Otacon’s speech about the exploitation of science-holics for evil – yes, I know – coming right after this, serves to greater interrogate his complicity in the awful things that have occurred. The game is essentially talking to the player, and says hey if you’re just playing video games and don’t know shit about the world, that ain’t any excuse to be an asshole.

And then immediately after critiquing the immaturity of its audience, its medium and its genre, the game cuts to a nice boob shot of Naomi, the hot hot girl who wants to make out with the sad sad nerd.
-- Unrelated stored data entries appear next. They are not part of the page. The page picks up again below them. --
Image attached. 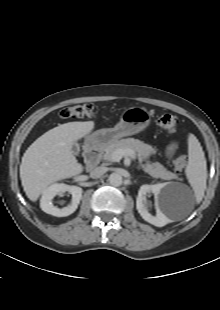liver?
<instances>
[{
    "label": "liver",
    "instance_id": "1",
    "mask_svg": "<svg viewBox=\"0 0 220 310\" xmlns=\"http://www.w3.org/2000/svg\"><path fill=\"white\" fill-rule=\"evenodd\" d=\"M93 121L59 125L36 139L26 150L20 165V179L26 196L33 202L56 181L82 173L83 166L72 153V145L87 136Z\"/></svg>",
    "mask_w": 220,
    "mask_h": 310
}]
</instances>
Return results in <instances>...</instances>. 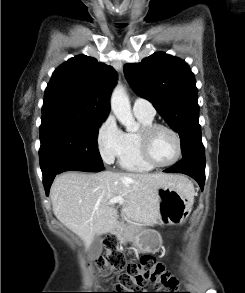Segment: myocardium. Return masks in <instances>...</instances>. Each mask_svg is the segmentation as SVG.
<instances>
[{
    "mask_svg": "<svg viewBox=\"0 0 245 293\" xmlns=\"http://www.w3.org/2000/svg\"><path fill=\"white\" fill-rule=\"evenodd\" d=\"M158 129H165L168 132H170L176 142V147H177L176 154H175L174 158L167 163L156 162L150 154L151 138H152L153 134ZM138 141H139V151H140V154H141L143 160L154 168L169 167V166L175 164L181 157V153H182L181 137H180L179 133L169 125L154 123L149 126L141 128V130L138 133Z\"/></svg>",
    "mask_w": 245,
    "mask_h": 293,
    "instance_id": "myocardium-1",
    "label": "myocardium"
}]
</instances>
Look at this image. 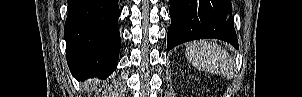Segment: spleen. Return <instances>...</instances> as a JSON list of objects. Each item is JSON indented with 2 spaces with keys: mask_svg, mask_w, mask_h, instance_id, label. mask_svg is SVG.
<instances>
[{
  "mask_svg": "<svg viewBox=\"0 0 302 97\" xmlns=\"http://www.w3.org/2000/svg\"><path fill=\"white\" fill-rule=\"evenodd\" d=\"M185 56L196 69L225 78L233 75V62L230 55L215 42L207 40L190 42L185 46Z\"/></svg>",
  "mask_w": 302,
  "mask_h": 97,
  "instance_id": "1",
  "label": "spleen"
}]
</instances>
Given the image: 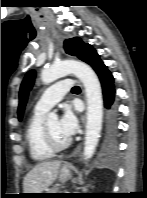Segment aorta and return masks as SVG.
<instances>
[{"label": "aorta", "mask_w": 147, "mask_h": 198, "mask_svg": "<svg viewBox=\"0 0 147 198\" xmlns=\"http://www.w3.org/2000/svg\"><path fill=\"white\" fill-rule=\"evenodd\" d=\"M70 73L78 77L83 83L87 97V123L84 143V157L87 160L94 154L102 126L103 98L97 75L85 63L67 60L44 68L41 73V80L47 85ZM46 119L47 123H51L56 121L58 116L52 112L47 115Z\"/></svg>", "instance_id": "aorta-1"}]
</instances>
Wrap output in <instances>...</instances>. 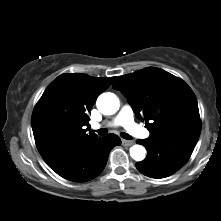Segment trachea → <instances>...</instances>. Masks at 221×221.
I'll list each match as a JSON object with an SVG mask.
<instances>
[{"mask_svg": "<svg viewBox=\"0 0 221 221\" xmlns=\"http://www.w3.org/2000/svg\"><path fill=\"white\" fill-rule=\"evenodd\" d=\"M97 132L99 135L103 136V135H106L108 131L107 129H99ZM121 137L127 140L132 139V137L129 134L124 133V132L121 133Z\"/></svg>", "mask_w": 221, "mask_h": 221, "instance_id": "obj_1", "label": "trachea"}]
</instances>
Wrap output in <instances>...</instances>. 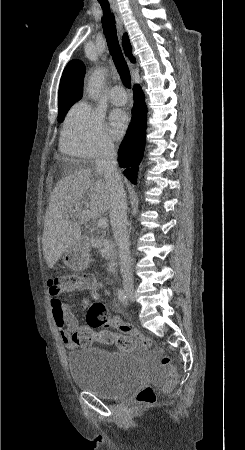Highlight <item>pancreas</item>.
<instances>
[{
    "instance_id": "pancreas-1",
    "label": "pancreas",
    "mask_w": 245,
    "mask_h": 450,
    "mask_svg": "<svg viewBox=\"0 0 245 450\" xmlns=\"http://www.w3.org/2000/svg\"><path fill=\"white\" fill-rule=\"evenodd\" d=\"M101 253L105 256V258L108 257V252L105 249H101Z\"/></svg>"
}]
</instances>
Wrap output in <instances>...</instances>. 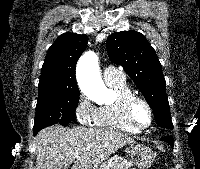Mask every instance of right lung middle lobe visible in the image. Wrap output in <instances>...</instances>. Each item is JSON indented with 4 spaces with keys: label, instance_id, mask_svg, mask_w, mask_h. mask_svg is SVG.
<instances>
[{
    "label": "right lung middle lobe",
    "instance_id": "1",
    "mask_svg": "<svg viewBox=\"0 0 200 169\" xmlns=\"http://www.w3.org/2000/svg\"><path fill=\"white\" fill-rule=\"evenodd\" d=\"M79 91L61 94H39L33 127L34 134L53 124L66 126L75 118Z\"/></svg>",
    "mask_w": 200,
    "mask_h": 169
}]
</instances>
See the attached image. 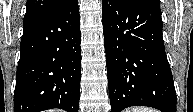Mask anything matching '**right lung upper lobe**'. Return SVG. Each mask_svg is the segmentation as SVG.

Dammit, I just don’t know sometimes.


We’re going to Eastern Europe! We have landing clearance and everything, so that’s what’s happening next time. I’m excited to see the thrust of Act Three’s play, because Guns of the Patriots has been incredibly successful at tying its play into its ideas and making it a central part of the experience. Which is cool, because I’d heard this was the most “just a movie” of a series which has been consistently described as “just a movie.” But now that I’m coming to the end, I couldn’t disagree more.